**Your objective**. Your answer must repeat all of the entries word for word, without any images.

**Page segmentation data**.
* * * *
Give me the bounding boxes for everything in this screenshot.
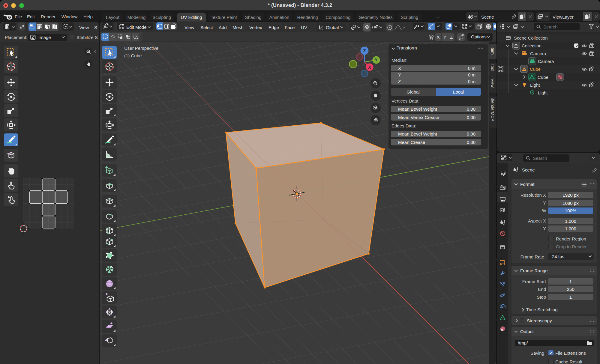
svg-text:Y: Y bbox=[375, 58, 378, 62]
svg-text:Z: Z bbox=[363, 48, 366, 53]
svg-text:X: X bbox=[368, 65, 371, 70]
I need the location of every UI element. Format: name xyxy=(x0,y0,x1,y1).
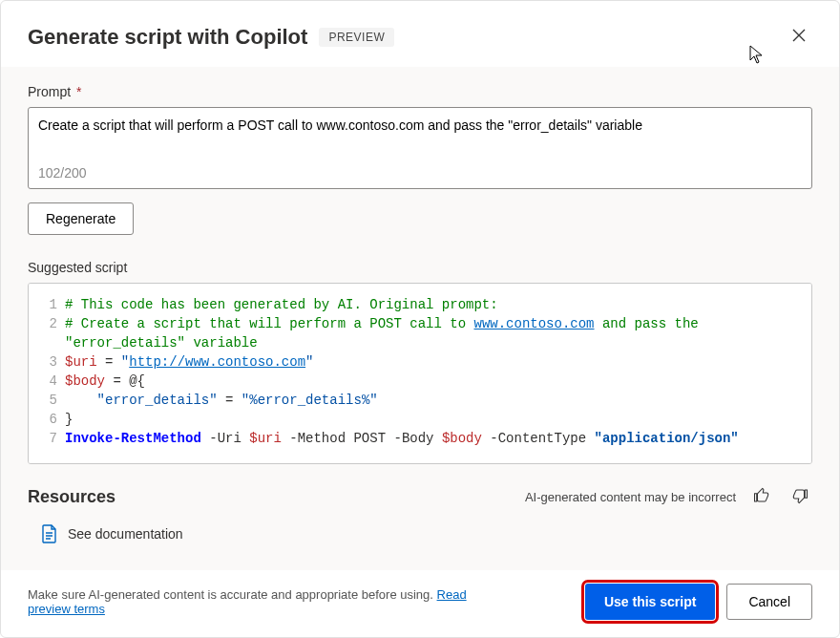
code-line: 4$body = @{ xyxy=(40,372,800,391)
code-text: Invoke-RestMethod -Uri $uri -Method POST… xyxy=(65,429,739,448)
suggested-script-label: Suggested script xyxy=(28,260,812,275)
see-documentation-link[interactable]: See documentation xyxy=(41,524,812,543)
line-number: 2 xyxy=(40,314,57,333)
line-number: 6 xyxy=(40,410,57,429)
resources-row: Resources AI-generated content may be in… xyxy=(28,483,812,511)
code-line: 7Invoke-RestMethod -Uri $uri -Method POS… xyxy=(40,429,800,448)
code-line: 5 "error_details" = "%error_details%" xyxy=(40,391,800,410)
panel-header: Generate script with Copilot PREVIEW xyxy=(1,1,839,67)
panel-title: Generate script with Copilot xyxy=(28,25,307,50)
copilot-panel: Generate script with Copilot PREVIEW Pro… xyxy=(0,0,840,638)
code-line: 6} xyxy=(40,410,800,429)
ai-disclaimer-inline: AI-generated content may be incorrect xyxy=(525,490,736,504)
code-text: $uri = "http://www.contoso.com" xyxy=(65,352,313,372)
code-text: $body = @{ xyxy=(65,372,145,391)
code-viewer[interactable]: 1# This code has been generated by AI. O… xyxy=(28,283,812,464)
thumbs-up-icon xyxy=(753,487,770,504)
close-icon xyxy=(791,28,807,43)
thumbs-up-button[interactable] xyxy=(749,483,774,511)
cancel-button[interactable]: Cancel xyxy=(726,584,812,620)
code-link[interactable]: www.contoso.com xyxy=(473,316,594,331)
footer-disclaimer: Make sure AI-generated content is accura… xyxy=(28,587,486,616)
code-line: 3$uri = "http://www.contoso.com" xyxy=(40,352,800,372)
code-line: 1# This code has been generated by AI. O… xyxy=(40,295,800,314)
thumbs-down-icon xyxy=(791,487,808,504)
code-text: # This code has been generated by AI. Or… xyxy=(65,295,498,314)
footer-buttons: Use this script Cancel xyxy=(585,584,812,620)
panel-footer: Make sure AI-generated content is accura… xyxy=(1,570,839,637)
line-number: 1 xyxy=(40,295,57,314)
prompt-input[interactable] xyxy=(38,117,802,165)
code-text: } xyxy=(65,410,73,429)
panel-body: Prompt * 102/200 Regenerate Suggested sc… xyxy=(1,67,839,570)
code-line: 2# Create a script that will perform a P… xyxy=(40,314,800,352)
code-text: "error_details" = "%error_details%" xyxy=(65,391,378,410)
line-number: 5 xyxy=(40,391,57,410)
see-documentation-text: See documentation xyxy=(68,526,183,542)
preview-badge: PREVIEW xyxy=(319,28,394,47)
resources-heading: Resources xyxy=(28,487,116,507)
line-number: 7 xyxy=(40,429,57,448)
regenerate-button[interactable]: Regenerate xyxy=(28,202,134,235)
close-button[interactable] xyxy=(786,22,812,52)
document-icon xyxy=(41,524,58,543)
line-number: 3 xyxy=(40,352,57,372)
prompt-label-text: Prompt xyxy=(28,84,71,99)
footer-disclaimer-text: Make sure AI-generated content is accura… xyxy=(28,587,437,602)
code-text: # Create a script that will perform a PO… xyxy=(65,314,800,352)
prompt-box[interactable]: 102/200 xyxy=(28,107,812,189)
thumbs-down-button[interactable] xyxy=(788,483,812,511)
code-link[interactable]: http://www.contoso.com xyxy=(129,354,305,370)
line-number: 4 xyxy=(40,372,57,391)
prompt-label: Prompt * xyxy=(28,84,812,99)
required-marker: * xyxy=(76,84,81,99)
use-this-script-button[interactable]: Use this script xyxy=(585,584,715,620)
char-counter: 102/200 xyxy=(38,165,802,181)
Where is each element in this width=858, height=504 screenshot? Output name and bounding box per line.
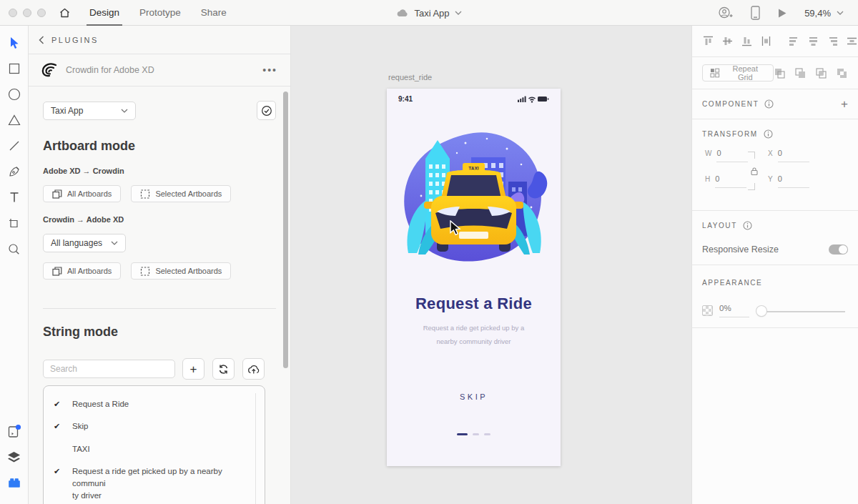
* * * *
**Solution for this task**.
Give me the bounding boxes for everything in this screenshot.
svg-text:Y: Y bbox=[375, 58, 378, 62]
svg-text:Z: Z bbox=[363, 48, 366, 53]
svg-text:X: X bbox=[368, 65, 371, 70]
I need the location of every UI element. Format: name xyxy=(x0,y0,x1,y1).
code-line: 4$body = @{ xyxy=(40,372,800,391)
code-text: Invoke-RestMethod -Uri $uri -Method POST… xyxy=(65,429,739,448)
suggested-script-label: Suggested script xyxy=(28,260,812,275)
see-documentation-link[interactable]: See documentation xyxy=(41,524,812,543)
line-number: 2 xyxy=(40,314,57,333)
line-number: 6 xyxy=(40,410,57,429)
resources-row: Resources AI-generated content may be in… xyxy=(28,483,812,511)
code-line: 7Invoke-RestMethod -Uri $uri -Method POS… xyxy=(40,429,800,448)
code-line: 5 "error_details" = "%error_details%" xyxy=(40,391,800,410)
panel-header: Generate script with Copilot PREVIEW xyxy=(1,1,839,67)
panel-title: Generate script with Copilot xyxy=(28,25,307,50)
copilot-panel: Generate script with Copilot PREVIEW Pro… xyxy=(0,0,840,638)
code-line: 6} xyxy=(40,410,800,429)
ai-disclaimer-inline: AI-generated content may be incorrect xyxy=(525,490,736,504)
code-text: $uri = "http://www.contoso.com" xyxy=(65,352,313,372)
code-text: $body = @{ xyxy=(65,372,145,391)
code-viewer[interactable]: 1# This code has been generated by AI. O… xyxy=(28,283,812,464)
thumbs-up-icon xyxy=(753,487,770,504)
close-icon xyxy=(791,28,807,43)
thumbs-up-button[interactable] xyxy=(749,483,774,511)
cancel-button[interactable]: Cancel xyxy=(726,584,812,620)
code-link[interactable]: www.contoso.com xyxy=(473,316,594,331)
footer-disclaimer: Make sure AI-generated content is accura… xyxy=(28,587,486,616)
code-line: 3$uri = "http://www.contoso.com" xyxy=(40,352,800,372)
code-line: 1# This code has been generated by AI. O… xyxy=(40,295,800,314)
thumbs-down-icon xyxy=(791,487,808,504)
code-text: # This code has been generated by AI. Or… xyxy=(65,295,498,314)
footer-buttons: Use this script Cancel xyxy=(585,584,812,620)
panel-footer: Make sure AI-generated content is accura… xyxy=(1,570,839,637)
line-number: 1 xyxy=(40,295,57,314)
prompt-input[interactable] xyxy=(38,117,802,165)
code-text: } xyxy=(65,410,73,429)
panel-body: Prompt * 102/200 Regenerate Suggested sc… xyxy=(1,67,839,570)
code-line: 2# Create a script that will perform a P… xyxy=(40,314,800,352)
code-text: "error_details" = "%error_details%" xyxy=(65,391,378,410)
line-number: 5 xyxy=(40,391,57,410)
see-documentation-text: See documentation xyxy=(68,526,183,542)
preview-badge: PREVIEW xyxy=(319,28,394,47)
resources-heading: Resources xyxy=(28,487,116,507)
line-number: 7 xyxy=(40,429,57,448)
regenerate-button[interactable]: Regenerate xyxy=(28,202,134,235)
close-button[interactable] xyxy=(786,22,812,52)
document-icon xyxy=(41,524,58,543)
line-number: 3 xyxy=(40,352,57,372)
prompt-label-text: Prompt xyxy=(28,84,71,99)
footer-disclaimer-text: Make sure AI-generated content is accura… xyxy=(28,587,437,602)
code-text: # Create a script that will perform a PO… xyxy=(65,314,800,352)
prompt-box[interactable]: 102/200 xyxy=(28,107,812,189)
thumbs-down-button[interactable] xyxy=(788,483,812,511)
code-link[interactable]: http://www.contoso.com xyxy=(129,354,305,370)
line-number: 4 xyxy=(40,372,57,391)
prompt-label: Prompt * xyxy=(28,84,812,99)
required-marker: * xyxy=(76,84,81,99)
use-this-script-button[interactable]: Use this script xyxy=(585,584,715,620)
char-counter: 102/200 xyxy=(38,165,802,181)
Where is each element in this width=858, height=504 screenshot? Output name and bounding box per line.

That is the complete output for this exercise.